Auto Glass Facts

Auto glass plays a major part in the design of modern vehicles. The glass in your vehicle acts as an important part of the design of the passenger compartment to withstand the crushing of the roof in a roll-over, and to manage energy transfer in less severe accidents.

The windshield is one of the primary safety components of vehicle design crash management, and it is utilized for passenger side air bag deployment. During an accident, a passenger-side air bag can blow an improperly installed windshield completely out of a vehicle.
A windshield that dislodges from the body of the vehicle will not provide the necessary support for the passenger compartment, nor allow the airbag to work properly.

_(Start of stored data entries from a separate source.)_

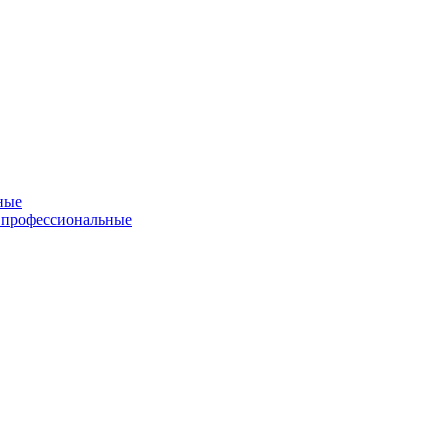
ные
 профессиональные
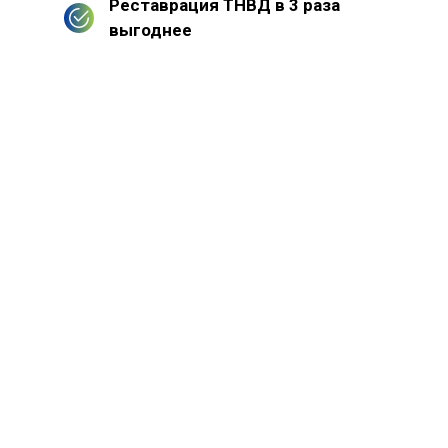
Реставрация ТНВД в 3 раза
выгоднее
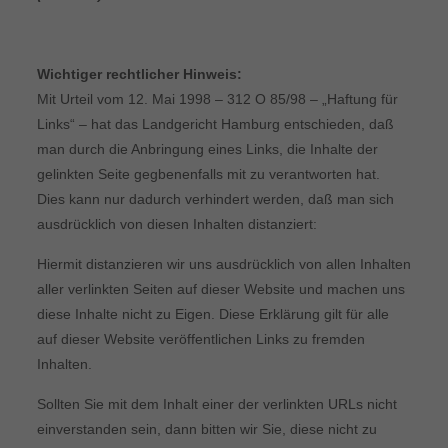
Wichtiger rechtlicher Hinweis:
Mit Urteil vom 12. Mai 1998 – 312 O 85/98 – „Haftung für
Links“ – hat das Landgericht Hamburg entschieden, daß
man durch die Anbringung eines Links, die Inhalte der
gelinkten Seite gegbenenfalls mit zu verantworten hat.
Dies kann nur dadurch verhindert werden, daß man sich
ausdrücklich von diesen Inhalten distanziert:
Hiermit distanzieren wir uns ausdrücklich von allen Inhalten
aller verlinkten Seiten auf dieser Website und machen uns
diese Inhalte nicht zu Eigen. Diese Erklärung gilt für alle
auf dieser Website veröffentlichen Links zu fremden
Inhalten.
Sollten Sie mit dem Inhalt einer der verlinkten URLs nicht
einverstanden sein, dann bitten wir Sie, diese nicht zu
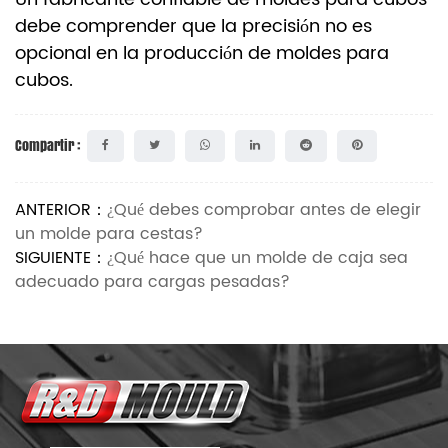
debe comprender que la precisión no es
opcional en la producción de moldes para
cubos.
Compartir :
ANTERIOR：
¿Qué debes comprobar antes de elegir
un molde para cestas?
SIGUIENTE：
¿Qué hace que un molde de caja sea
adecuado para cargas pesadas?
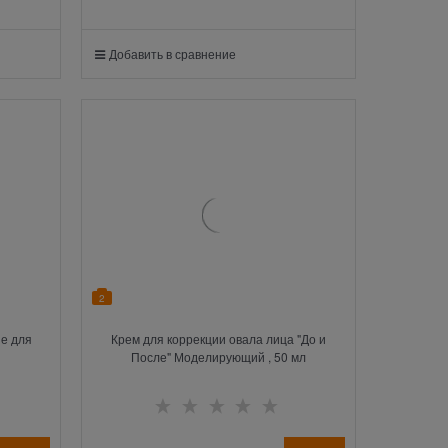
Добавить в сравнение
2
не для
Крем для коррекции овала лица "До и
После" Моделирующий , 50 мл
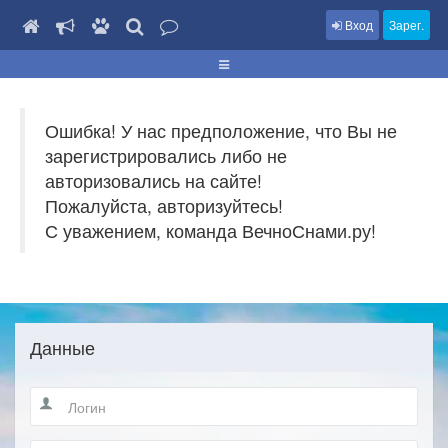
Вход
Зарег.
Ошибка! У нас предположение, что Вы не
зарегистрировались либо не
авторизовались на сайте!
Пожалуйста, авторизуйтесь!
С уважением, команда ВечноСнами.ру!
Данные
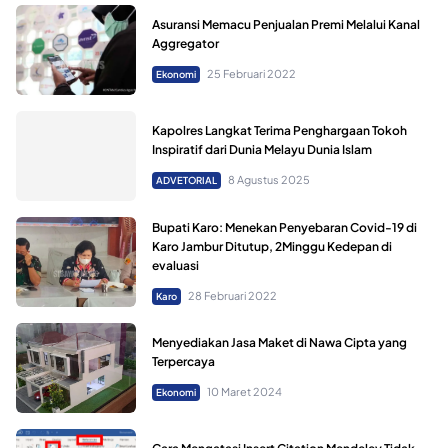
Asuransi Memacu Penjualan Premi Melalui Kanal
Aggregator
25 Februari 2022
Ekonomi
Kapolres Langkat Terima Penghargaan Tokoh
Inspiratif dari Dunia Melayu Dunia Islam
8 Agustus 2025
ADVETORIAL
Bupati Karo: Menekan Penyebaran Covid-19 di
Karo Jambur Ditutup, 2Minggu Kedepan di
evaluasi
28 Februari 2022
Karo
Menyediakan Jasa Maket di Nawa Cipta yang
Terpercaya
10 Maret 2024
Ekonomi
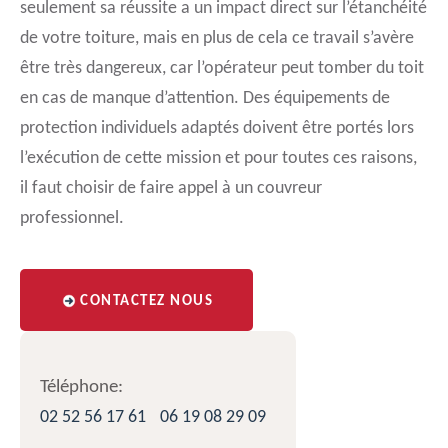
seulement sa réussite a un impact direct sur l’étanchéité
de votre toiture, mais en plus de cela ce travail s’avère
être très dangereux, car l’opérateur peut tomber du toit
en cas de manque d’attention. Des équipements de
protection individuels adaptés doivent être portés lors
l’exécution de cette mission et pour toutes ces raisons,
il faut choisir de faire appel à un couvreur
professionnel.
CONTACTEZ NOUS
Téléphone:
02 52 56 17 61
06 19 08 29 09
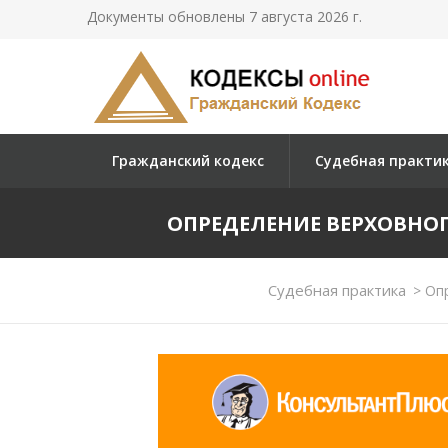
Документы обновлены 7 августа 2026 г.
Гражданский кодекс
Судебная практи
ОПРЕДЕЛЕНИЕ ВЕРХОВНОГО С
Судебная практика
>
Опр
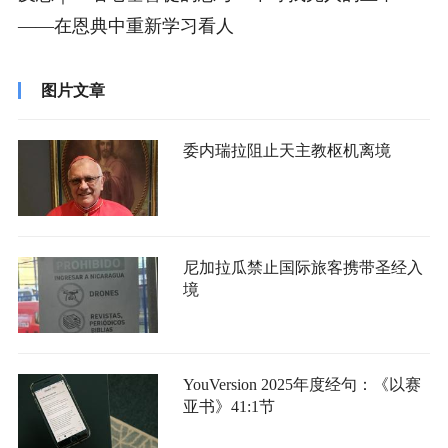
——在恩典中重新学习看人
图片文章
委内瑞拉阻止天主教枢机离境
尼加拉瓜禁止国际旅客携带圣经入
境
YouVersion 2025年度经句：《以赛
亚书》41:1节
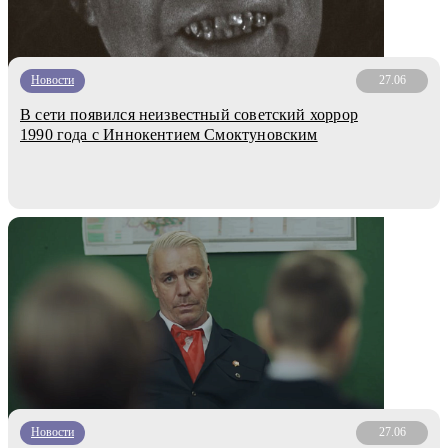
Новости
27.06
В сети появился неизвестный советский хоррор
1990 года с Иннокентием Смоктуновским
Новости
27.06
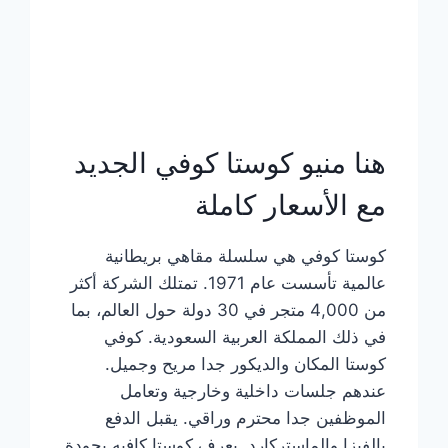
هنا منيو كوستا كوفي الجديد
مع الأسعار كاملة
كوستا كوفي هي سلسلة مقاهي بريطانية
عالمية تأسست عام 1971. تمتلك الشركة أكثر
من 4,000 متجر في 30 دولة حول العالم، بما
في ذلك المملكة العربية السعودية. كوفي
كوستا المكان والديكور جدا مريح وجميل.
عندهم جلسات داخلية وخارجية وتعامل
الموظفين جدا محترم وراقي. يقبل الدفع
بالفيزا والماستركارد. يعرف كوستا كافيه بجودة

The windshield is a major structural component of an automobile that must meet Federal crash and rollover standards. FMVSS 

Types of Auto Glass

Tempered Glass

Tempered glass is a single layer of glass that is heat treated to increase impact resistance. It is heated to around 1100 Degrees (F) then rapidly cooled. It is made to size and shape, as it cannot be cut after manufacture.

Laminated Glass

Laminated glass consists of two panes of glass permanently bonded together with a tough interlayer of plastic under heat and pressure into a single piece.

Windshields are made up of two layers of tempered Glass and a central layer of Plastic. These are laminated together to form a visual and Structural unit in your car.

Tints and Colors

Tinting is done by adding metallic ingredients to the glass mixture during manufacturing. Depending on the ingredients used, the color and performance properties will be different. Tinted glass in vehicles are called variously, Solar, Privacy, and Shaded.

Safety

Safety Standards

All vehicles sold in the United States must meet or exceed the following Federal Motor Vehicle Safety Standards

Passenger Airbag Deployment 
[FMVSS 49 CFR 571.208]
The airbag bounces off the windshield to absorb the initial deployment. This may shatter the windshield but as long as the windshield stays in place it is still serving its intended purpose.

Structural Strength 
[FMVSS 49 CFR 571.216]
In an accident in which the vehicle rolls over, the strength of the front of the passenger compartment depends primarily upon the windshield. As much as 60% of roof strength is lost if the glass separates from the vehicle body resulting in a crushed roof.

Containment 
[FMVSS 49 CFR 571.219]
If you are in a crash, it is important that debris from outside the vehicle not enter the passenger compartment and that passengers be kept inside the vehicle.

Older cars 1960's had windshields in rubber gaskets to hold them in place

Glossary

Adhesives 
Compounds that are used to bond together different materials by surface attachment.

Bulletproof Glass
is actually plastic of varying densities and construction.

Encapsulated
Has the exterior molding applied to the glass and is bolted thru the body from the inside.

Fixed
Usually glued into the body and covered with trim on the outside of the body.

 FMVSS
Federal Motor Vehicle Safety Standards

OEM
Original Equipment Manufacturer. This means that the glass meets the original specifications for safety and quality as the glass that it came with from the factory.

Privacy
Privacy Glass comes in a wide range of colors, depending on manufacturer and vehicle.

Shaded
Shading refers to the dark color band on the top of most windshields.